From the perspective of the City Club’s lawyer, Martina Sulzberger, the underlying investigation results are unlikely to be sufficient. She announced that she would take legal action against the search warrant. Demmer is of the opinion that that “in places of culture and nightlife – as everywhere in society – drugs are consumed“It is a reality, but one that is countered with strict controls.
Diverse cultural place
In any case, a horror image of the City Club as a hotbed of nocturnal drug excesses is incomplete. Rather, Konrad-Adenauer-Allee 9 is a diverse cultural location that has won several awards, among other things. Readings, theater performances and concerts regularly take place in a café on the ground floor and the club rooms above. The Awareness Collective Augsburg e. V. is based here.
The conclusion of the operation: A total of 263 people were checked and various narcotics – including cocaine and amphetamine – in the low three-digit gram range were seized. 17 people were temporarily arrested, 16 of whom were released after the measures were completed. Demmer emphasizes that none of the narcotics found could be attributed to him or Blausky GmbH.
Grab “as much bycatch as possible”.
Although the search warrant was directed against managing director Sebastian Demmer, the operation was carried out during ongoing operations. However, everyone present was included. Konstantin Grubwinkler, a specialist lawyer for criminal law, classifies the situation to Bayerischer Rundfunk: It is “absolutely not usual” for action to be taken with this “severity and massiveness” against people who are only privately on site and are not accused in the proceedings. He assumes that the police wanted to grab “as much bycatch as possible” here.
Eva Weber (CDU), Mayor of the City of Augsburg, is convinced that state actors are called upon to critically examine their actions “also with regard to proportionality”. Also the Green Party politician Claudia Rothwho posted a video in front of the City Club on her Instagram channel, was irritated by the effort, which “seems anything but proportionate.” The SPD and the Greens announced a parliamentary review in the Bavarian state parliament.

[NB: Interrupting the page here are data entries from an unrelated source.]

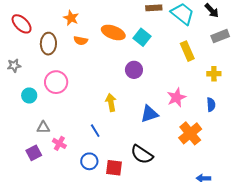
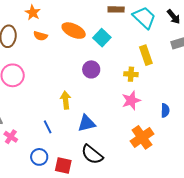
yellow cross: (214, 74) -> (131, 74), moved
blue triangle: (149, 114) -> (86, 123), moved

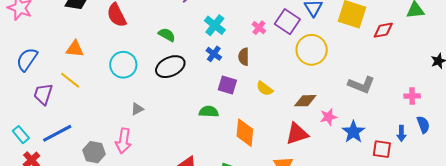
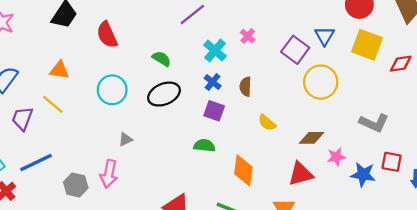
pink cross: (259, 28) -> (248, 36), moved
purple square: (227, 85) -> (214, 111), moved
blue star: (353, 132) -> (363, 175), turned -30
red square: (382, 149) -> (392, 162), moved

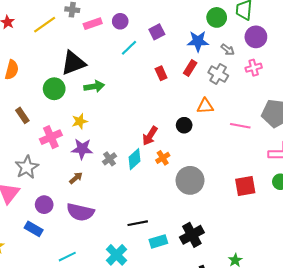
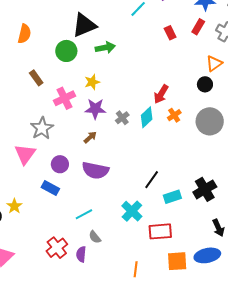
orange triangle: (205, 106) -> (214, 63), turned -30
black circle: (184, 125) -> (205, 84), moved
gray circle: (190, 180) -> (210, 121), moved
black line: (138, 223) -> (152, 180), turned -42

According to the Augsburg Club and Cultural Commission, the number of emergency services is “many times (approx. tenfold)” higher than usual compared to similar measures. A request from the taz to the Bavarian police about comparable operations at major events, such as folk festivals, where excessive drinking and drug use are to be expected, remained unanswered by the time of going to press.
Such police measures are particularly well known in subcultural institutions. Most recently in the techno club Rote Sonne in Munich (2025) and in the rocket in Nuremberg (2023). The three clubs also have another thing in common: they have all already been awarded the (pop)award Bayern. It seems as if a pattern is emerging in the operational strategy of the Bavarian police.